WORK REQUIRED:
Return exactly the lines that run from the one containing "ging prozentual unveränd" to the end of the entries, with both ends included.

Start of EXTRACTED INFORMATION

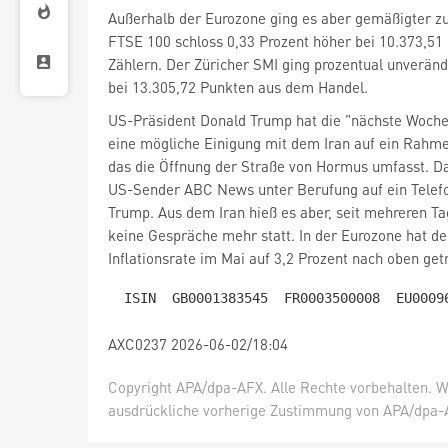
Außerhalb der Eurozone ging es aber gemäßigter zu:
FTSE 100
schloss 0,33 Prozent höher bei 10.373,51
Zählern. Der Züricher SMI
ging prozentual unveränd
bei 13.305,72 Punkten aus dem Handel.
US-Präsident Donald Trump hat die "nächste Woche"
eine mögliche Einigung mit dem Iran auf ein Ra
das die Öffnung der Straße von Hormus umfasst. Da
US-Sender ABC News unter Berufung auf ein Telefo
Trump. Aus dem Iran hieß es aber, seit mehreren T
keine Gespräche mehr statt. In der Eurozone hat de
Inflationsrate im Mai auf 3,2 Prozent nach oben getr
AXC0237 2026-06-02/18:04
Copyright APA/dpa-AFX. Alle Rechte vorbehalten. W
ausdrückliche vorherige Zustimmung von APA/dpa-AF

End of EXTRACTED INFORMATION

RESULT:
ging prozentual unveränd
bei 13.305,72 Punkten aus dem Handel.
US-Präsident Donald Trump hat die "nächste Woche"
eine mögliche Einigung mit dem Iran auf ein Ra
das die Öffnung der Straße von Hormus umfasst. Da
US-Sender ABC News unter Berufung auf ein Telefo
Trump. Aus dem Iran hieß es aber, seit mehreren T
keine Gespräche mehr statt. In der Eurozone hat de
Inflationsrate im Mai auf 3,2 Prozent nach oben getr
AXC0237 2026-06-02/18:04
Copyright APA/dpa-AFX. Alle Rechte vorbehalten. W
ausdrückliche vorherige Zustimmung von APA/dpa-AF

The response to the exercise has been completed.